What to do -> Repeat exactly every line that comes at or after the line containing "Mehr erfahren", through the end of the entries below.

Data supplied ->

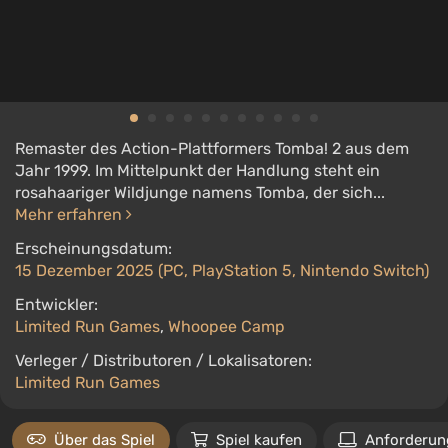
Remaster des Action-Plattformers Tomba! 2 aus dem
Jahr 1999. Im Mittelpunkt der Handlung steht ein
rosahaariger Wildjunge namens Tomba, der sich...
Mehr erfahren
Erscheinungsdatum:
15 Dezember 2025 (PC, PlayStation 5, Nintendo Switch)
Entwickler:
Limited Run Games
,
Whoopee Camp
Verleger / Distributoren / Lokalisatoren:
Limited Run Games
Über das Spiel
Spiel kaufen
Anforderun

Expected answer ->
Mehr erfahren
Erscheinungsdatum:
15 Dezember 2025 (PC, PlayStation 5, Nintendo Switch)
Entwickler:
Limited Run Games
,
Whoopee Camp
Verleger / Distributoren / Lokalisatoren:
Limited Run Games
Über das Spiel
Spiel kaufen
Anforderun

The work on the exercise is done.